Work task :: Among the entries, how many lines hold the word "お嬢様をお願い"? Respond with that number only.
# # #
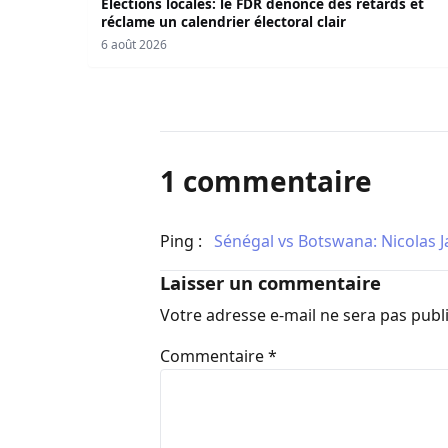
Elections locales: le FDR dénonce des retards et
réclame un calendrier électoral clair
6 août 2026
1 commentaire
Ping :
​Sénégal vs Botswana: Nicolas J
Laisser un commentaire
Votre adresse e-mail ne sera pas publ
Commentaire
*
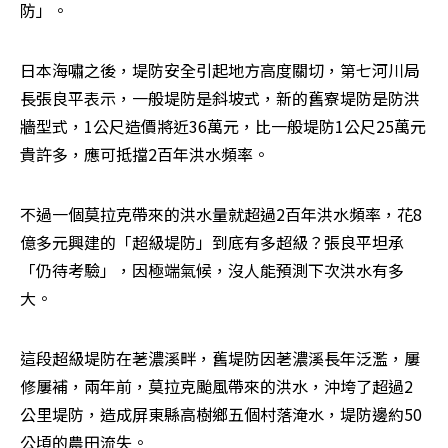
防」。
日本海嘯之後，堤防安全引起地方高度關切，第七河川局
長張良平表示，一般堤防是斜坡式，新的舊寮堤防是防洪
牆型式，1公尺造價將近36萬元，比一般堤防1公尺25萬元
貴許多，應可抵擋2百年洪水頻率。
不過一個莫拉克帶來的洪水量就超過2百年洪水頻率，花8
億多元興建的「超級堤防」到底有多超級？張良平坦承
「仍待考驗」，因極端氣候，沒人能預測下次洪水有多
大。
這段超級堤防在荖濃溪畔，舊堤防因荖濃溪長年泛濫，屢
修屢補，兩年前，莫拉克颱風帶來的洪水，沖垮了超過2
公里堤防，造成屏東縣高樹鄉五個村落淹水，堤防邊約50
公頃的農田流失。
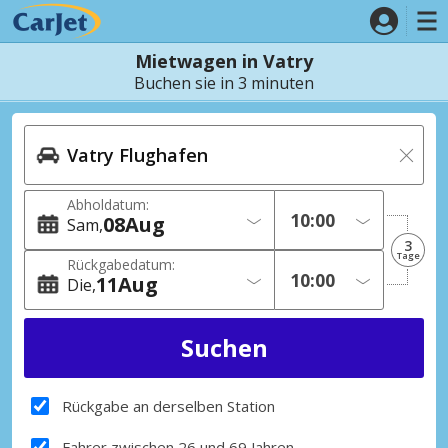
Mietwagen in Vatry
Buchen sie in 3 minuten
Abholdatum:
08
Aug
Sam
3
Tage
Rückgabedatum:
11
Aug
Die
Rückgabe an derselben Station
Fahrer zwischen 26 und 69 Jahren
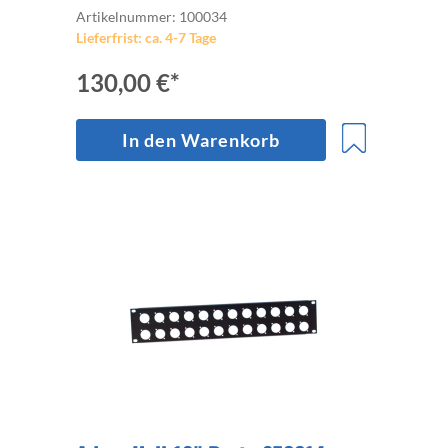
Artikelnummer: 100034
Schnelltrennung
Lieferfrist: ca. 4-7 Tage
130,00 €*
In den Warenkorb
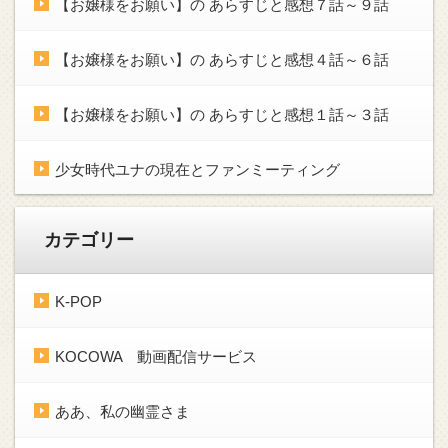
【お嬢様をお願い】の あらすじと感想７話～９話
【お嬢様をお願い】の あらすじと感想４話～６話
【お嬢様をお願い】の あらすじと感想１話～３話
少女時代ユナの現在とファンミーティング
カテゴリー
K-POP
KOCOWA 動画配信サービス
ああ、私の幽霊さま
# # #
Answer :: 3